Funds do not have to sell their holdings as gold produced in Russia before Mar 7, shortly Moscow began what it calls a "special military operation" in Ukraine, does not fall under Western sanctions against Moscow, unless it is owned by a sanctioned Russian individual or company.

But sanctions do bar funds from holding new gold from Russia, which is one of the world's biggest producers, mining around 330 tonnes a year worth $19 billion at current prices.

Two people at banks which store gold said some funds that publicly reveal the origin of what they own are worried that investors may not want them to hold Russian metal, while other owners of gold who do not publish such data are less concerned.

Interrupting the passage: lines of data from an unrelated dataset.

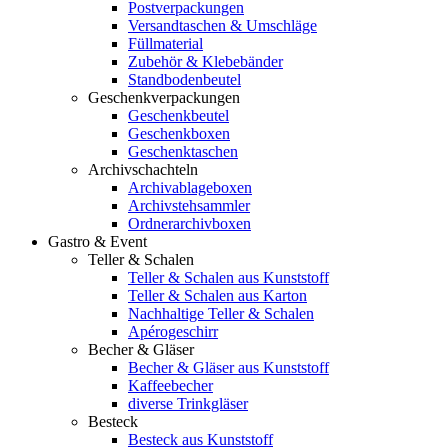
Postverpackungen
Versandtaschen & Umschläge
Füllmaterial
Zubehör & Klebebänder
Standbodenbeutel
Geschenkverpackungen
Geschenkbeutel
Geschenkboxen
Geschenktaschen
Archivschachteln
Archivablageboxen
Archivstehsammler
Ordnerarchivboxen
Gastro & Event
Teller & Schalen
Teller & Schalen aus Kunststoff
Teller & Schalen aus Karton
Nachhaltige Teller & Schalen
Apérogeschirr
Becher & Gläser
Becher & Gläser aus Kunststoff
Kaffeebecher
diverse Trinkgläser
Besteck
Besteck aus Kunststoff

Russian gold removed from such funds was often reassigned to other owners in the same location, the bankers said.

But some has been shipped to Asia, where demand has been strong in recent months, according to bankers, analysts and customs data.

The amount of gold stored in vaults in London monitored by the London Bullion Market Association (LBMA) fell by 468 tonnes, or 5 per cent, in the first 11 months of the year. British and Swiss customs data show huge shipments to China, India and other countries in Asia and the Middle East.

GOLD FLOWS

Reuters analysed the holdings of eleven of the biggest ETFs.

These between them held almost 2,300 tonnes of gold in late November worth $130 billion, stored in London, Zurich and New York, around two thirds of all the gold owned by ETFs globally, according to the World Gold Council, which tracks the sector.

Most of the gold held by ETFs is managed by JP Morgan, HSBC HSBA.L and ICBC Standard.

ICBC Standard is the smallest, holding around 100 tonnes of gold for the eleven funds tracked, and has moved the fastest, reducing Russian gold by 47 per cent in those funds while increasing non-Russian gold by 16 per cent since mid-July.

HSBC, which stored around 1,100 tonnes of gold for the tracked funds, reduced Russian gold in their accounts by 20 per cent since July and non-Russian gold by 10 per cent.

JP Morgan, which stored around 1,050 tonnes of gold for the funds, trimmed Russian gold by 13 per cent and non-Russian gold by 9 per cent.

All three banks declined to comment.

Of the funds, eight had cut the proportion of Russian gold in their stockpiles since July, while two, run by Amundi and WisdomTree, had shed all of their Russian metal.

Amundi and WisdomTree did not respond to requests for comment.

Since July, the total amount of Russian metal in the 11 funds has fallen 19 per cent, while non-Russian gold has decreased 9 per cent.